– Конечно, не так.

– Как же это ты и Зину Бахареву уважаешь, и Соньку, и Лизу, и поповну молодую, и Гловацкую?

– Эко напутал!

– Чего? да разве ты не во всех в них влюблен? Как есть во всех. Такой уж ты, брат, сердечкин, и я тебя не осуждаю. Тебе хочется любить, ты вот распяться бы хотел за женщину, а никак это у тебя не выходит. Никто ни твоей любви, ни твоих жертв не принимает, вот ты и ищешь все своих идеалов. Какое тут, черт, уважение. Разве, уважая Лизу Бахареву, можно уважать Зинку, или уважая поповну, рядом с ней можно уважать Гловацкую?

– Да к чему ж ты их всех путаешь?

– Власть, братец мой, такую имею, и ничем ты мне этого возбранить не можешь, потому что рыльце у тебя в пуху.

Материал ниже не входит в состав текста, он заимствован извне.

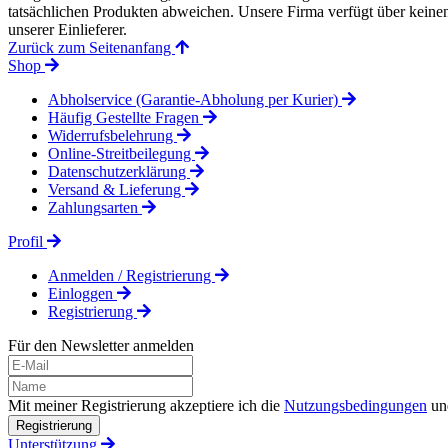
tatsächlichen Produkten abweichen. Unsere Firma verfügt über keinen 
unserer Einlieferer.
Zurück zum Seitenanfang
Shop
Abholservice (Garantie-Abholung per Kurier)
Häufig Gestellte Fragen
Widerrufsbelehrung
Online-Streitbeilegung
Datenschutzerklärung
Versand & Lieferung
Zahlungsarten
Profil
Anmelden / Registrierung
Einloggen
Registrierung
Für den Newsletter anmelden
Mit meiner Registrierung akzeptiere ich die
Nutzungsbedingungen
un
Registrierung
Unterstützung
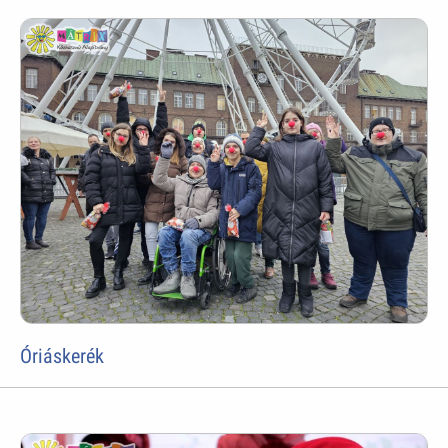
Óriáskerék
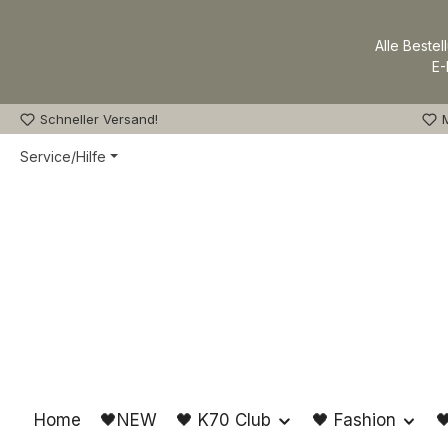
m Hauptinhalt springen
Zur Suche springen
Zur Hauptnavigation springen
Alle Bestel
E-
Schneller Versand!
M
Service/Hilfe
Home
🖤NEW
🖤 K70 Club
🖤 Fashion
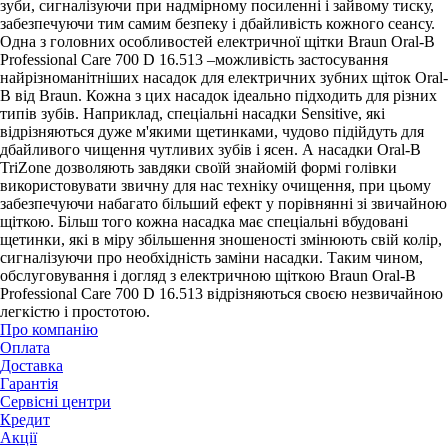
зуби, сигналізуючи при надмірному посиленні і зайвому тиску,
забезпечуючи тим самим безпеку і дбайливість кожного сеансу.
Одна з головних особливостей електричної щітки Braun Oral-B
Professional Care 700 D 16.513 –можливість застосування
найрізноманітніших насадок для електричних зубних щіток Oral-
B від Braun. Кожна з цих насадок ідеально підходить для різних
типів зубів. Наприклад, спеціальні насадки Sensitive, які
відрізняються дуже м'якими щетинками, чудово підійдуть для
дбайливого чищення чутливих зубів і ясен. А насадки Oral-B
TriZone дозволяють завдяки своїй знайомій формі голівки
використовувати звичну для нас техніку очищення, при цьому
забезпечуючи набагато більший ефект у порівнянні зі звичайною
щіткою. Більш того кожна насадка має спеціальні вбудовані
щетинки, які в міру збільшення зношеності змінюють свій колір,
сигналізуючи про необхідність заміни насадки. Таким чином,
обслуговування і догляд з електричною щіткою Braun Oral-B
Professional Care 700 D 16.513 відрізняються своєю незвичайною
легкістю і простотою.
Про компанію
Оплата
Доставка
Гарантія
Сервісні центри
Кредит
Акції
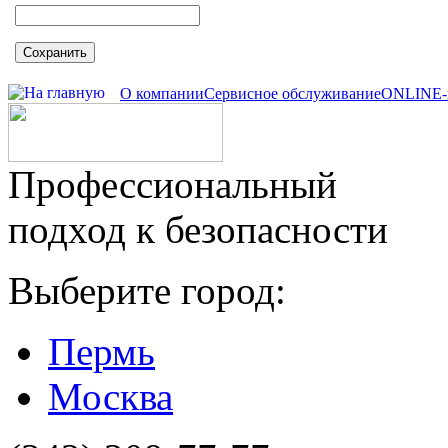
Сохранить
О компании
Сервисное обслуживание
ONLINE-
Профессиональный
подход к безопасности
Выберите город:
Пермь
Москва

Доктор встал с постели, набил себе дорожную трубку, потом выпил рюмку водки и, перекусив огурец, снова повалился на постель.

– Все это, братец мой, Юстин Феликсович, я предпринимаю в видах ближайшего достижения твоего благополучия, – произнес он, раскуривая трубку.

– Благодарю покорно, – процедил сквозь зубы Помада, не прекращая своей бесконечной прогулки.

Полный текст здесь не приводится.